Tropical fruits are important crops to developing countries, both from a nutritional and a commercial perspective. They are relatively cheap and are an accessible source of vitamins, minerals, dietary fiber, and other phenolic compounds that are vital to human health, reducing the incidence of micronutrient malnutrition that leads to stunting and wasting in children below 5 years of age. According to the Food and Agriculture Organization of the United Nations (FAO), more than 90% of tropical fruits are grown in developing countries and significantly contribute to the income in smallholder farming communities.
While they are mostly cultivated for domestic consumption, trade volumes have been consistently increasing over the years. The expansion of the tropical fruit industry relies on institutional support for the continuous improvements in production, postharvest, and marketing. Addressing the gaps in the supply chain through effective policies, technology interventions, capacity building, development of quality standards, and the formation of legal commercial entities can improve fruit quality and increase the income of small farmers.

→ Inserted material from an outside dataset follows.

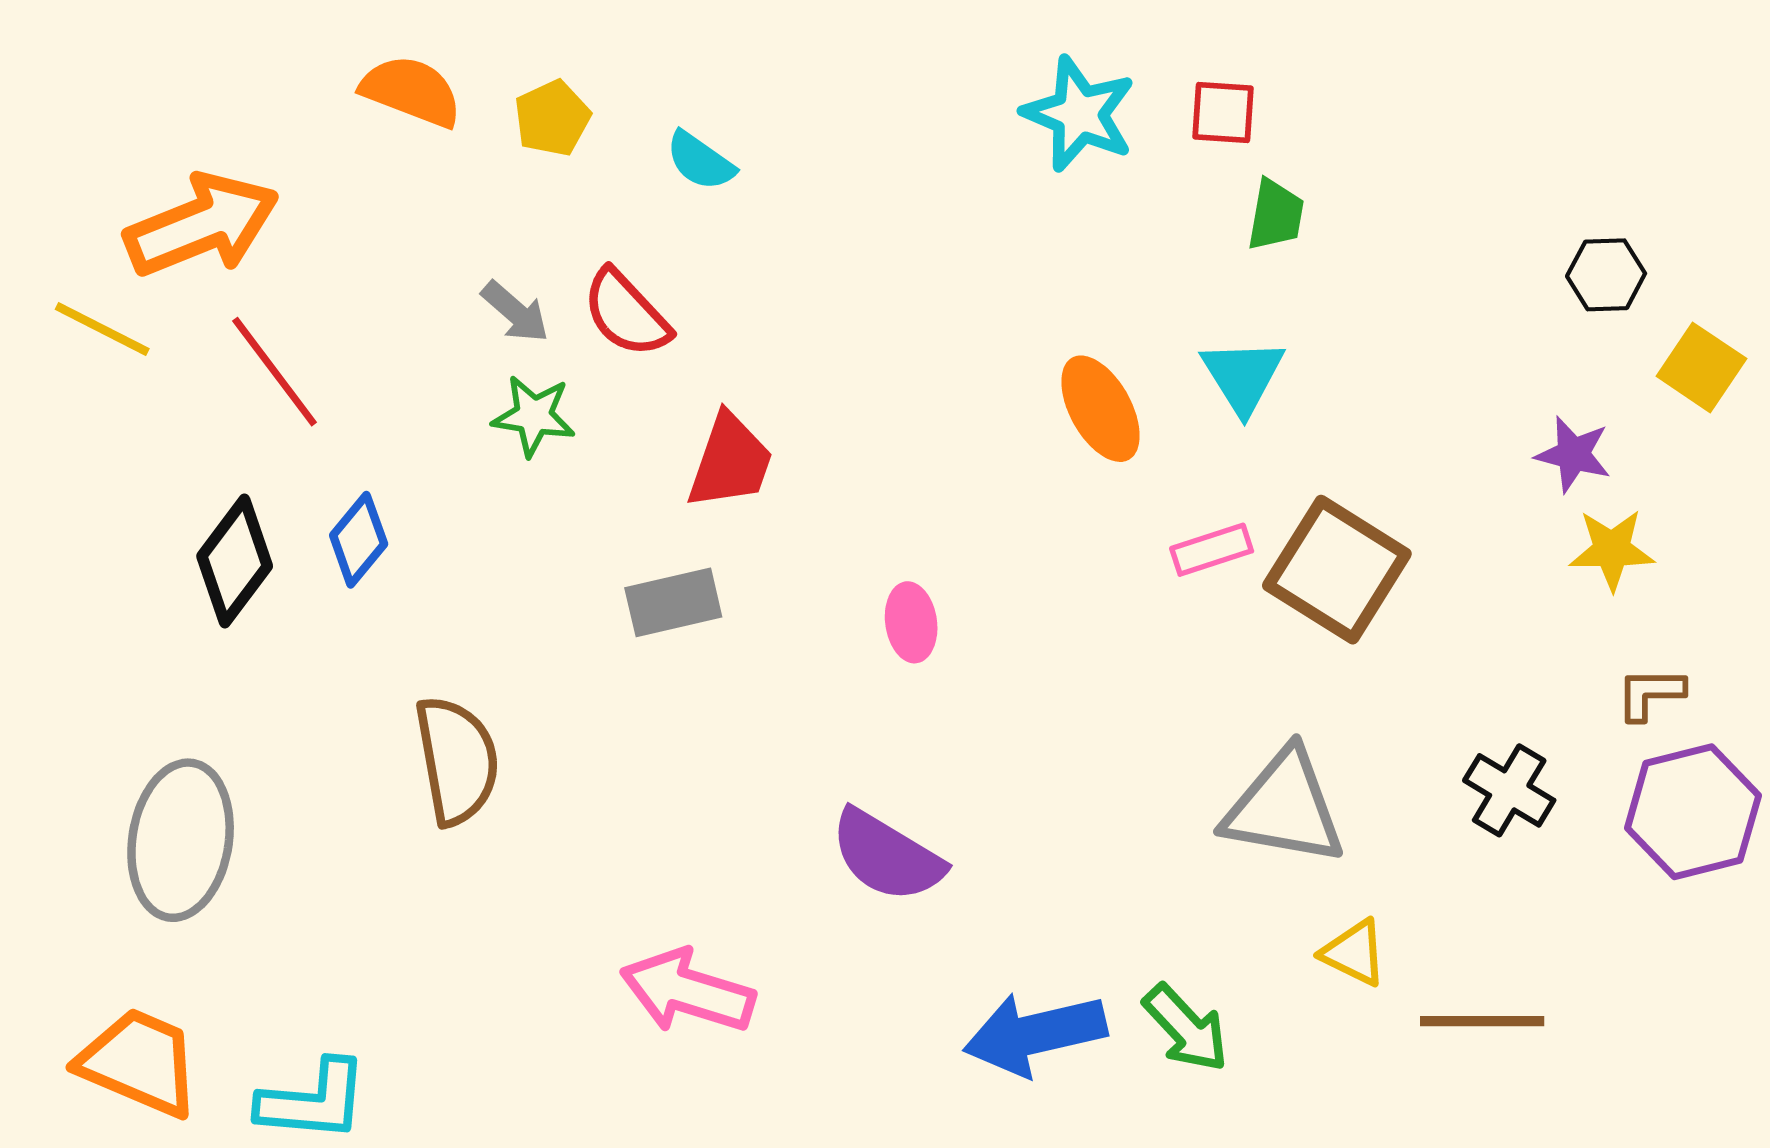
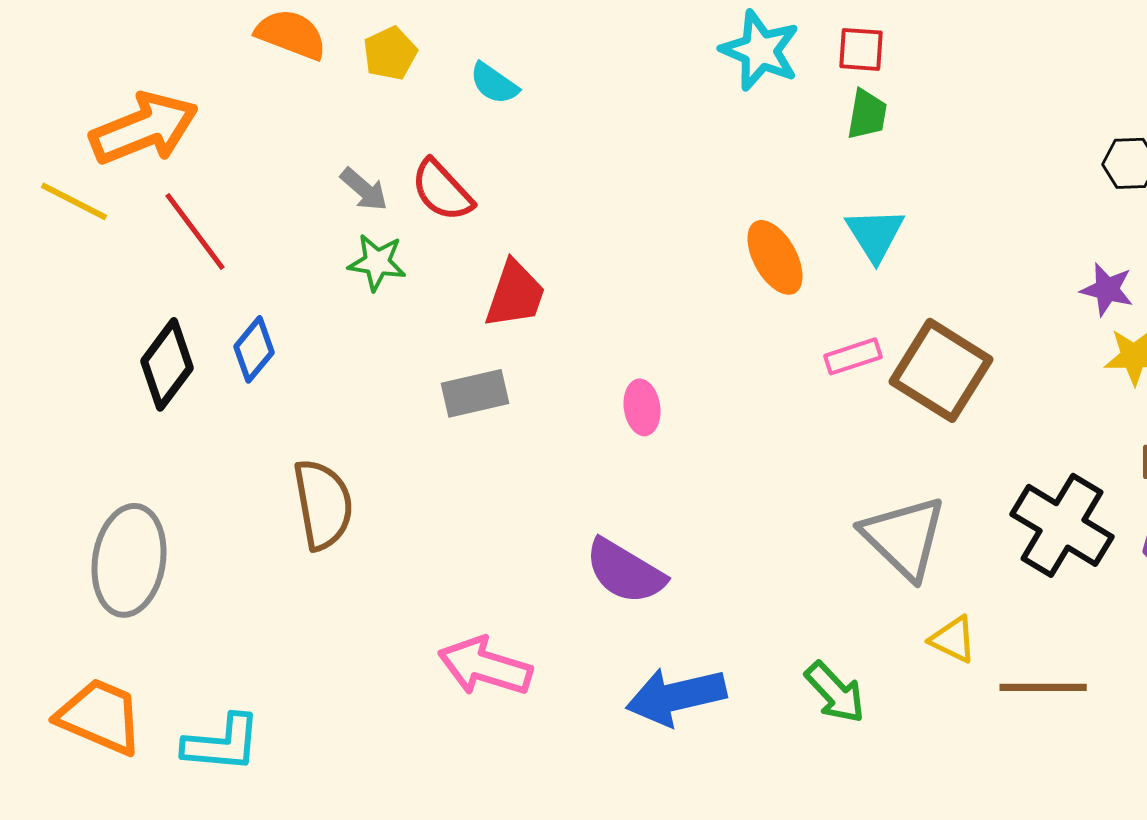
green trapezoid: (1276, 215) -> (867, 114), moved
black cross: (1509, 790) -> (1062, 525), size x1.6
gray triangle: (1284, 807) -> (904, 537), turned 34
blue arrow: (1035, 1034) -> (676, 696), moved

Supporting the growth of the tropical fruit industry around the world will significantly contribute towards the United Nation’s sustainable development goal of zero hunger and no poverty by 2030. However, steps have to be taken to implement sustainable food production systems that remain resilient amidst the shocks brought about by climate change. Improving the genetic diversity of crops and preserving our ecosystems will strengthen our capacity to adapt to extreme weather, drought, flooding, and pests and diseases.

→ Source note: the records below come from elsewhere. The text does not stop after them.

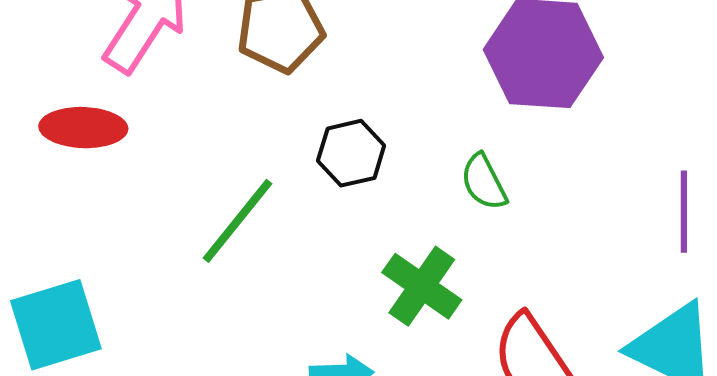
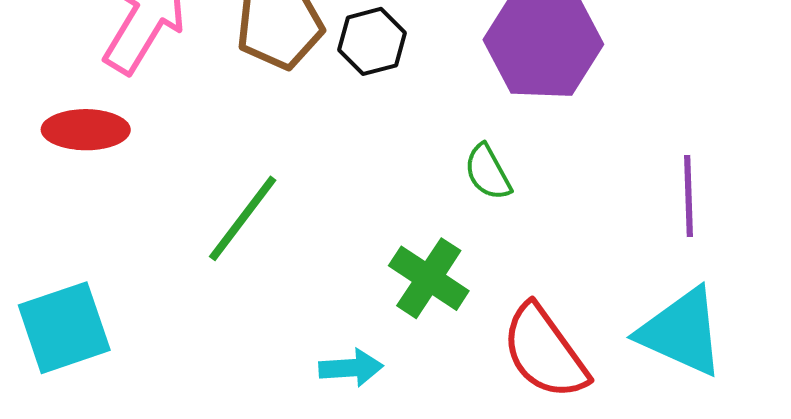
black hexagon: (351, 153) -> (372, 41), moved

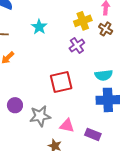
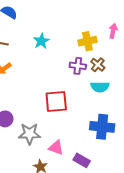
brown cross: (106, 29) -> (98, 65), moved
purple cross: (77, 45) -> (78, 66), turned 35
cyan semicircle: (104, 75) -> (100, 87), moved

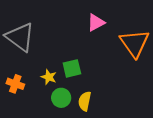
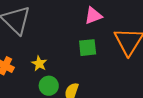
green square: (72, 68) -> (88, 48), moved

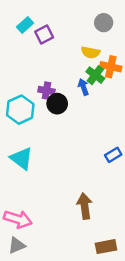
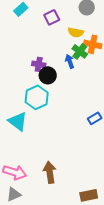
purple square: (44, 35) -> (52, 17), moved
cyan hexagon: (20, 110) -> (37, 97), moved
brown arrow: (85, 206) -> (50, 172), moved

Cognizant to these issues, the International Tropical Fruits Network (TFNet), the Philippine Fruits Association, Inc. (PFA) and the Department of Agriculture – Bureau of Plant Industry, Philippines (BPI) are jointly organizing the International Symposium on Tropical Fruits: Towards Sustainable Fruit Production and Global Food Security on 29 August – 03 September 2016 in Davao City, Philippines with support from FAO and the private sector.
Blessed with favorable conditions for the production of tropical fruits, the Philippines is an ideal venue for the Symposium. It is one of the major producers and exporters of banana, mango, pineapple, and papaya. Minor fruit species such as rambutan, mangosteen, dragonfruit, lansium, durian, and jackfruit are also grown locally for domestic consumption. Davao province is considered as the fruit basket of the Philippines. We are fortunate to conduct the Symposium shortly after the Kadayawan harvest festival.